Instructions for the task
From the records below, copy every line that contains the word "weekday".

Task data
──────────────────────────────

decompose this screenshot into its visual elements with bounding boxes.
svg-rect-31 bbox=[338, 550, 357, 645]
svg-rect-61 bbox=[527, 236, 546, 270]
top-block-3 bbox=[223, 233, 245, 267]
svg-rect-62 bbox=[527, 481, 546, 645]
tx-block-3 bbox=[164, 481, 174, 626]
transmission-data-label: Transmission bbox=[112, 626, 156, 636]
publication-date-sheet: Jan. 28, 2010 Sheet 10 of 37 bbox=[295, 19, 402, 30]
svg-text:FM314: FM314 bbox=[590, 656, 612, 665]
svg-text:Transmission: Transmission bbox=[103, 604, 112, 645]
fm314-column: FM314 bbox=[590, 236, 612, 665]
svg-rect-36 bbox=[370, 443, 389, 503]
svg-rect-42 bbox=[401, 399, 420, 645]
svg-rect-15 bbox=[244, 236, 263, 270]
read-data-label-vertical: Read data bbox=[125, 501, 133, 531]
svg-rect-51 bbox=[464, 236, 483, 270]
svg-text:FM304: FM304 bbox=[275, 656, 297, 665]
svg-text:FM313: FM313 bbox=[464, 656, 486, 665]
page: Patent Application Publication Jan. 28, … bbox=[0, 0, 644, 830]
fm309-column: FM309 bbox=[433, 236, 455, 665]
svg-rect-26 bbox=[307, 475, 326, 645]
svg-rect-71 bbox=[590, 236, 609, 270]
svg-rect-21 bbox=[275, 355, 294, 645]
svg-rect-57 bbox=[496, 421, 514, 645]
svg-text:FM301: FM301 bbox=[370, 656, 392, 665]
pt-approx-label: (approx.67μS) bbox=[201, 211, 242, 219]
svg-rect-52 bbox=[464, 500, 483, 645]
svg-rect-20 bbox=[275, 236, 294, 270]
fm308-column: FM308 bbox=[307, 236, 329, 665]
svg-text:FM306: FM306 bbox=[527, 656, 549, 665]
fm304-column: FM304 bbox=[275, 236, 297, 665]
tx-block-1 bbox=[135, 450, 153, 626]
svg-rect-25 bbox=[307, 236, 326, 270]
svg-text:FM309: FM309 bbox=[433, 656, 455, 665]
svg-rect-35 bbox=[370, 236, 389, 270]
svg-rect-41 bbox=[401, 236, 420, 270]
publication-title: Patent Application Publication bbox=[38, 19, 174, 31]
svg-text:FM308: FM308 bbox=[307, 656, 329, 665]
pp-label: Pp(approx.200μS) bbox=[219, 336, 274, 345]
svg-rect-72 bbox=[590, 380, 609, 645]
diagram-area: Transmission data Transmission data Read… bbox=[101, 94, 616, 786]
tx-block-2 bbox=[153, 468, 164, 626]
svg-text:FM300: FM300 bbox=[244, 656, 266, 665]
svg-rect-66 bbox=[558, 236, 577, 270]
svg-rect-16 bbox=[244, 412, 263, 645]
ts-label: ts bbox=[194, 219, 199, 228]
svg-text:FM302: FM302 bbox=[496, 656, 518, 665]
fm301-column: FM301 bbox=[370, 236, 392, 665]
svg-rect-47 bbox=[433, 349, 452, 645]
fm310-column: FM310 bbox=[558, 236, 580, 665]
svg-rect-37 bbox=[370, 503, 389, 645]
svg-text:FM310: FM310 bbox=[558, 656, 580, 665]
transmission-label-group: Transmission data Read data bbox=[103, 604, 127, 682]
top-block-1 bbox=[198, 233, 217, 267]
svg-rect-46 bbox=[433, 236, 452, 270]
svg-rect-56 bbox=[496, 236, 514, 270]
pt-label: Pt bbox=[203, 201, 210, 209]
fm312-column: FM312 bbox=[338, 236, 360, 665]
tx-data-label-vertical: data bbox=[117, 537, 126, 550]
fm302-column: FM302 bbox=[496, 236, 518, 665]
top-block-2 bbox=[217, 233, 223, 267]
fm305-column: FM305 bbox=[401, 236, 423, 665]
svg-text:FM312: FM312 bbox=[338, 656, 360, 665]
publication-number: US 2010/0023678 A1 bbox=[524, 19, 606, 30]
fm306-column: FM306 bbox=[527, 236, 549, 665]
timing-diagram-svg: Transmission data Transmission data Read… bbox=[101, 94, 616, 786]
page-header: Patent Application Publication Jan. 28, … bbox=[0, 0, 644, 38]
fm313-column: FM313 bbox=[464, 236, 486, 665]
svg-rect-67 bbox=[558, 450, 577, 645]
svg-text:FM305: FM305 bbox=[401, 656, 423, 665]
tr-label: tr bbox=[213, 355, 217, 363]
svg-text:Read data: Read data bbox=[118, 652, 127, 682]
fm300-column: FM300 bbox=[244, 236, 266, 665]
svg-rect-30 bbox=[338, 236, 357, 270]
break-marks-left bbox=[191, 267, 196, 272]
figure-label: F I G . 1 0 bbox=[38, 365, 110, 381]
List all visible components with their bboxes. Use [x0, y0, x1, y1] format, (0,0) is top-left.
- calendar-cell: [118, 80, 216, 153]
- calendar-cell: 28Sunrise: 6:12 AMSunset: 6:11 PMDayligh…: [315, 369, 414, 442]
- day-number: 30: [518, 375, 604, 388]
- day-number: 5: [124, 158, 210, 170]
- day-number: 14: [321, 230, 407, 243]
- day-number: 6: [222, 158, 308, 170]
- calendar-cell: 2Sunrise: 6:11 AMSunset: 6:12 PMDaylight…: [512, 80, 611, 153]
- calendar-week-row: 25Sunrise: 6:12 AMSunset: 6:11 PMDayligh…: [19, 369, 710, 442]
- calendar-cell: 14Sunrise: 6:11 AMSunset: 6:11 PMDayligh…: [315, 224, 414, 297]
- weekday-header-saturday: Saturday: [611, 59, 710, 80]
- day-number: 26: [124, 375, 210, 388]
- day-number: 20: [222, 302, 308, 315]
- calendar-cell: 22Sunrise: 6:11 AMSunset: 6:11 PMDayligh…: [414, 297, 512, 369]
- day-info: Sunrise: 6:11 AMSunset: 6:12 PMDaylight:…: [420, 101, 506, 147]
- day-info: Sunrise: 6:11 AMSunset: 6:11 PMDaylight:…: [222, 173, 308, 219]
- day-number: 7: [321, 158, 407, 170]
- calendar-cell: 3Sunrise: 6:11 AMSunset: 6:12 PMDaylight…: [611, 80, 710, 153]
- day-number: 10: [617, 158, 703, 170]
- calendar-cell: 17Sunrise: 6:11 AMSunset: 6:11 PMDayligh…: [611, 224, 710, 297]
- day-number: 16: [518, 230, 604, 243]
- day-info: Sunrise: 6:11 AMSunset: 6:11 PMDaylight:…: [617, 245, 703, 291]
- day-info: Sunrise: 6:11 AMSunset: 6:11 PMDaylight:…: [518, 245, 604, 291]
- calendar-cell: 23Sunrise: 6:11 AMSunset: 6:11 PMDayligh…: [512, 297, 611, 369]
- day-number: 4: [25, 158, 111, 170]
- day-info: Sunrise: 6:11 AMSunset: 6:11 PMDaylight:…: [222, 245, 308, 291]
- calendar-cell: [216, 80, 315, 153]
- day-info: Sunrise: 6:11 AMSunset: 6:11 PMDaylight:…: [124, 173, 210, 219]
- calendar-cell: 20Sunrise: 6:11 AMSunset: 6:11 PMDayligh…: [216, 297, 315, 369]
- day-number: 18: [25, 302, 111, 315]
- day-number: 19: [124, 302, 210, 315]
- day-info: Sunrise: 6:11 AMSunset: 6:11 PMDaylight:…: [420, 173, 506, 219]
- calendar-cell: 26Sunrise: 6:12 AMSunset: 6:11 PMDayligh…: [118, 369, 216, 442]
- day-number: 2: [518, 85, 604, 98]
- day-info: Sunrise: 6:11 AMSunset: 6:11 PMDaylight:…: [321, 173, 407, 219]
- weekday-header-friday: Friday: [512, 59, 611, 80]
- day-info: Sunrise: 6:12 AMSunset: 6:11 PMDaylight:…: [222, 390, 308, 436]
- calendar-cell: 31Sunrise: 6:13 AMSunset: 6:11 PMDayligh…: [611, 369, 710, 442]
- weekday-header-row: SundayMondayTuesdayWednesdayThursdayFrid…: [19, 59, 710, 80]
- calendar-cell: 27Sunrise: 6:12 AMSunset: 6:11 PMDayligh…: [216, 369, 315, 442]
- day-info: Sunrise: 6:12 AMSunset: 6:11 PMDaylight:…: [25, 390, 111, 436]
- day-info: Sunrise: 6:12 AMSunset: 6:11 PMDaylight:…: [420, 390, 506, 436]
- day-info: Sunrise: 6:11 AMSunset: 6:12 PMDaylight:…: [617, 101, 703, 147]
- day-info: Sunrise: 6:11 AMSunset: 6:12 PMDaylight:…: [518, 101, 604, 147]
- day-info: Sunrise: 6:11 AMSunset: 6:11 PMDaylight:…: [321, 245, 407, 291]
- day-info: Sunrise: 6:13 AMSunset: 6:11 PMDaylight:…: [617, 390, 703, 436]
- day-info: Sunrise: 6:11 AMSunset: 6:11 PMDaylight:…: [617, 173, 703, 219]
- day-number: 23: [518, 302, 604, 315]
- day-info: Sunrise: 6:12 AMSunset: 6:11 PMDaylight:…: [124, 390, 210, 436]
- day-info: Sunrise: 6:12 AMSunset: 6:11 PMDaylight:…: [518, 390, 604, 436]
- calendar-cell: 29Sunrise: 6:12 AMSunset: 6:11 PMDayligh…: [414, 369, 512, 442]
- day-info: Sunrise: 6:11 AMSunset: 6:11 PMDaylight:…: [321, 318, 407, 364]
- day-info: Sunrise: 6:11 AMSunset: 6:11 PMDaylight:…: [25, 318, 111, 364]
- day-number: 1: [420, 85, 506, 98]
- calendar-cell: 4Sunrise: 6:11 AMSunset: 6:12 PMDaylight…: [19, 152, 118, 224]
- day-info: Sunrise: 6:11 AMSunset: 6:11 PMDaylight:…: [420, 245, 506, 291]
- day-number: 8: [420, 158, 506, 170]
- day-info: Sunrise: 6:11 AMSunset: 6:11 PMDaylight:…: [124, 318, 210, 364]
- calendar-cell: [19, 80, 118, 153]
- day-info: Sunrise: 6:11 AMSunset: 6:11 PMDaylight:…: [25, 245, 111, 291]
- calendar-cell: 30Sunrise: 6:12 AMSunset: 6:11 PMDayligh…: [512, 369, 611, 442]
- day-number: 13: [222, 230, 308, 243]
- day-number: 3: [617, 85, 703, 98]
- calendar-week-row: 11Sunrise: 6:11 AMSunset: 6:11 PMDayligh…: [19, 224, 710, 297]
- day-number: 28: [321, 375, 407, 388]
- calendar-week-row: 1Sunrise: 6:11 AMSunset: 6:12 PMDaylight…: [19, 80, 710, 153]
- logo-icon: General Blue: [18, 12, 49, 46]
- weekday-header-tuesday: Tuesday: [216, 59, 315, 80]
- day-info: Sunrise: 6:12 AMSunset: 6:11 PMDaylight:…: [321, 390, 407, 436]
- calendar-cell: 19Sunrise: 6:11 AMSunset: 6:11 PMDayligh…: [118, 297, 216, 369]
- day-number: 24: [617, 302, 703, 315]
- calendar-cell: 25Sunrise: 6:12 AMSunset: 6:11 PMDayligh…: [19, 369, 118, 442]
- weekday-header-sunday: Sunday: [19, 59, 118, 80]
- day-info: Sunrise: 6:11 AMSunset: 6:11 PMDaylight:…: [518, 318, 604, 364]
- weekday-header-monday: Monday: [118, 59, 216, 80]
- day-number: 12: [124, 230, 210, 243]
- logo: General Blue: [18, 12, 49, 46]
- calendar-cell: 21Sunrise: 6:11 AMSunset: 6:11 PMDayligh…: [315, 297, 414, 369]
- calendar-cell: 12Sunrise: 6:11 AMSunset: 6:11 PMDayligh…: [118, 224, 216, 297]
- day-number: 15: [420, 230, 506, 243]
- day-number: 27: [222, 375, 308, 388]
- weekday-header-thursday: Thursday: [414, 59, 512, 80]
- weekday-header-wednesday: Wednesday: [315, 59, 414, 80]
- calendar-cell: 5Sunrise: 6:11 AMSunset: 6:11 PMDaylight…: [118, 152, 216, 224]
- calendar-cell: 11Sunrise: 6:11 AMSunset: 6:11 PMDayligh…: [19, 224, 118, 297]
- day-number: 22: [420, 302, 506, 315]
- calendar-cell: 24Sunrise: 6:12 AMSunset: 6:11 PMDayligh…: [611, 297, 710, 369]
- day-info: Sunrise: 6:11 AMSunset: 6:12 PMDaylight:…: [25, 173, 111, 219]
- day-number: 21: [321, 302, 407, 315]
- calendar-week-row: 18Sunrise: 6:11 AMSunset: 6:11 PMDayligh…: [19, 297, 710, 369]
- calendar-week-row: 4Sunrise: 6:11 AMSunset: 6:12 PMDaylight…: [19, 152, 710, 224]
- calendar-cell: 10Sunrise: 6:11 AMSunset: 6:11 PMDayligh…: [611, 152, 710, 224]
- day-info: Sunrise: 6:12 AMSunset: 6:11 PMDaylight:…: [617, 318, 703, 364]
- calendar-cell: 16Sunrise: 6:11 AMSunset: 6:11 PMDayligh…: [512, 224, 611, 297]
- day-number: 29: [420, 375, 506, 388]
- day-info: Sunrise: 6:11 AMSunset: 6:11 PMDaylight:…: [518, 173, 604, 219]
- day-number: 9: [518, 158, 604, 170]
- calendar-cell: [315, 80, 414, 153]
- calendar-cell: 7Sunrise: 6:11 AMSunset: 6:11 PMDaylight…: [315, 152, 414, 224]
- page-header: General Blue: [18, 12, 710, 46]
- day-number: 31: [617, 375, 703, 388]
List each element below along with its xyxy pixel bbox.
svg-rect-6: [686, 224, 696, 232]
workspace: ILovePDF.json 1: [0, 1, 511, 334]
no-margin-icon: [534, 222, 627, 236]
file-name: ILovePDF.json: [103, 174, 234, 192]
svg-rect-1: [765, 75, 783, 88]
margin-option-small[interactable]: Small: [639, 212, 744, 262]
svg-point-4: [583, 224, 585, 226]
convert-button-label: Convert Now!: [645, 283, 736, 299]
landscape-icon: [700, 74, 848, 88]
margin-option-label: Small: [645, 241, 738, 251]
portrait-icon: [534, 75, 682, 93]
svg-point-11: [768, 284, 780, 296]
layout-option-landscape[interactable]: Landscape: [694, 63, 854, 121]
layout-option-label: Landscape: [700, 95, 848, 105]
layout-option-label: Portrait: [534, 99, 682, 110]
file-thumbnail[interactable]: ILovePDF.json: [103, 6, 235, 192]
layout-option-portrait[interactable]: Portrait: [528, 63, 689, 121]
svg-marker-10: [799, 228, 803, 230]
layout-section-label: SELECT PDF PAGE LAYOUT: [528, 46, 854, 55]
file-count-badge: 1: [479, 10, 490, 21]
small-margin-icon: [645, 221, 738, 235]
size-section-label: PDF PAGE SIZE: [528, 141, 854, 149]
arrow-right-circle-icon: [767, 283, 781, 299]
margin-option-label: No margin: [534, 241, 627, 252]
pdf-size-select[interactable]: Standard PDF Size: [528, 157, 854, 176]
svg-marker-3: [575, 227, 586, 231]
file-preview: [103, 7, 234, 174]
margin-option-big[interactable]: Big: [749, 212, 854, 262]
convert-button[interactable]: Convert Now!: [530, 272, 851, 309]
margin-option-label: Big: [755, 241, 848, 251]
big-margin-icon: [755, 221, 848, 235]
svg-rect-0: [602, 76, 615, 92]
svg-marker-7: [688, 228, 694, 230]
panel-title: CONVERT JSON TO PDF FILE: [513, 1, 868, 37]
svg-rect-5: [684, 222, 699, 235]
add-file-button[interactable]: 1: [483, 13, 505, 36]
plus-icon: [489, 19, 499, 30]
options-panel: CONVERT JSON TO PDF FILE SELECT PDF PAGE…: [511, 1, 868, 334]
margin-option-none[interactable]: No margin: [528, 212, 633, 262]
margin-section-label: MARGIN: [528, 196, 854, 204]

──────────────────────────────

Expected answer
- weekday-header-saturday: Saturday: [611, 59, 710, 80]
- weekday-header-friday: Friday: [512, 59, 611, 80]
- weekday-header-row: SundayMondayTuesdayWednesdayThursdayFrid…: [19, 59, 710, 80]
- weekday-header-tuesday: Tuesday: [216, 59, 315, 80]
- weekday-header-sunday: Sunday: [19, 59, 118, 80]
- weekday-header-monday: Monday: [118, 59, 216, 80]
- weekday-header-thursday: Thursday: [414, 59, 512, 80]
- weekday-header-wednesday: Wednesday: [315, 59, 414, 80]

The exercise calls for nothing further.